What to do
Could you restate the data below word for word, without its pictures?

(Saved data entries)
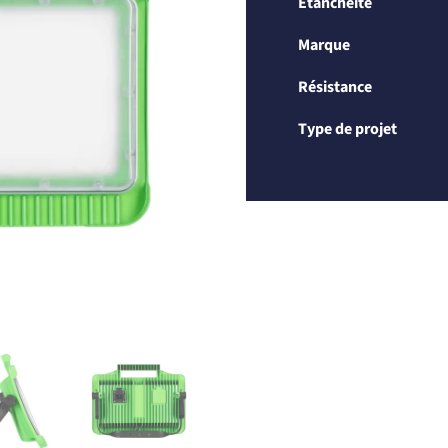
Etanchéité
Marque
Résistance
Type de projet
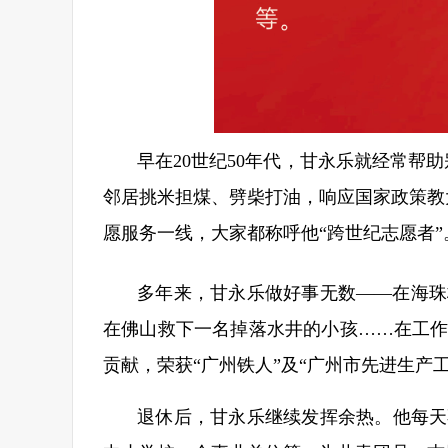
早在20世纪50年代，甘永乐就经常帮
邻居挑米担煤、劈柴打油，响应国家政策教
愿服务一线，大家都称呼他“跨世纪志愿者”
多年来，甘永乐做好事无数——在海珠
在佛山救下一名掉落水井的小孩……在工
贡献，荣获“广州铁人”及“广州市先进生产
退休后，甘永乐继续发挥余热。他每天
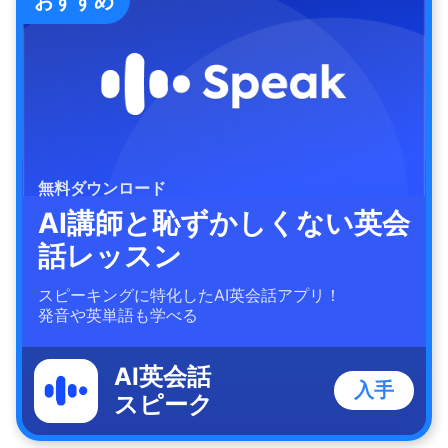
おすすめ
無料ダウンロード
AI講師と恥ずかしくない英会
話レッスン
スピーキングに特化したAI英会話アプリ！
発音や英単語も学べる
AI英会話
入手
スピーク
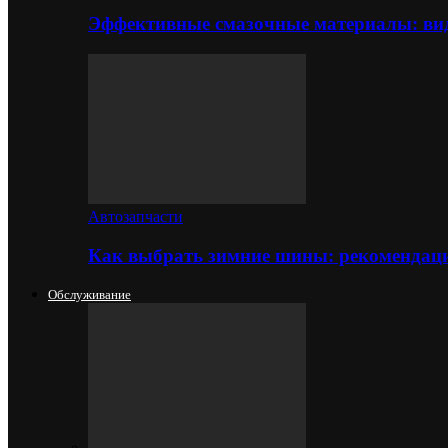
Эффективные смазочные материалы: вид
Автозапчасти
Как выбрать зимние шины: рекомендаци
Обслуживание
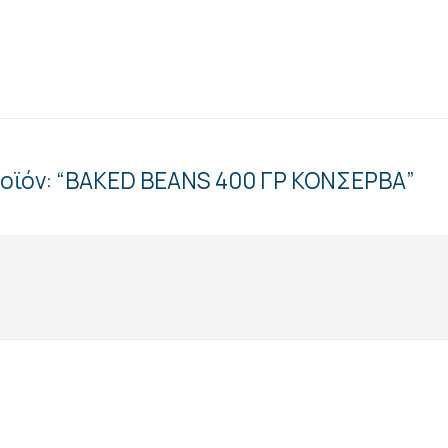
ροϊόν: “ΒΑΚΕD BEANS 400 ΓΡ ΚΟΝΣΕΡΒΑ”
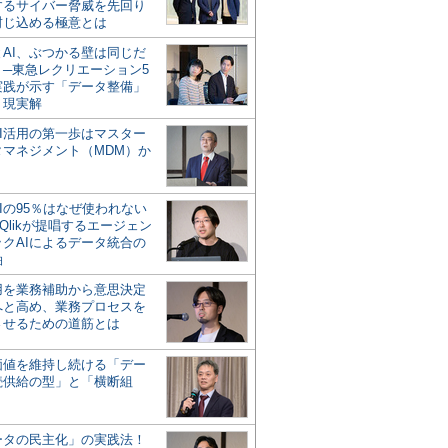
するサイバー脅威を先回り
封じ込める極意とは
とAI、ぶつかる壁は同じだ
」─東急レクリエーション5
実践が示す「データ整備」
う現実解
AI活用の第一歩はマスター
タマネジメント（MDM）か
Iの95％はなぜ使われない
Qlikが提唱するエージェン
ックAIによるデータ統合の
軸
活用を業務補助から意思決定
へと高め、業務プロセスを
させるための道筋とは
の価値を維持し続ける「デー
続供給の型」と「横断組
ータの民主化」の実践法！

Answer for the task
Etanchéité
Marque
Résistance
Type de projet
早在20世纪50年代，甘永乐就经常帮
邻居挑米担煤、劈柴打油，响应国家政策教
愿服务一线，大家都称呼他“跨世纪志愿者”
多年来，甘永乐做好事无数——在海珠
在佛山救下一名掉落水井的小孩……在工
贡献，荣获“广州铁人”及“广州市先进生产
退休后，甘永乐继续发挥余热。他每天
おすすめ
無料ダウンロード
AI講師と恥ずかしくない英会
話レッスン
スピーキングに特化したAI英会話アプリ！
発音や英単語も学べる
AI英会話
入手
スピーク
Эффективные смазочные материалы: вид
Автозапчасти
Как выбрать зимние шины: рекомендаци
Обслуживание
ροϊόν: “ΒΑΚΕD BEANS 400 ΓΡ ΚΟΝΣΕΡΒΑ”
するサイバー脅威を先回り
封じ込める極意とは
とAI、ぶつかる壁は同じだ
」─東急レクリエーション5
実践が示す「データ整備」
う現実解
AI活用の第一歩はマスター
タマネジメント（MDM）か
Iの95％はなぜ使われない
Qlikが提唱するエージェン
ックAIによるデータ統合の
軸
活用を業務補助から意思決定
へと高め、業務プロセスを
させるための道筋とは
の価値を維持し続ける「デー
続供給の型」と「横断組
ータの民主化」の実践法！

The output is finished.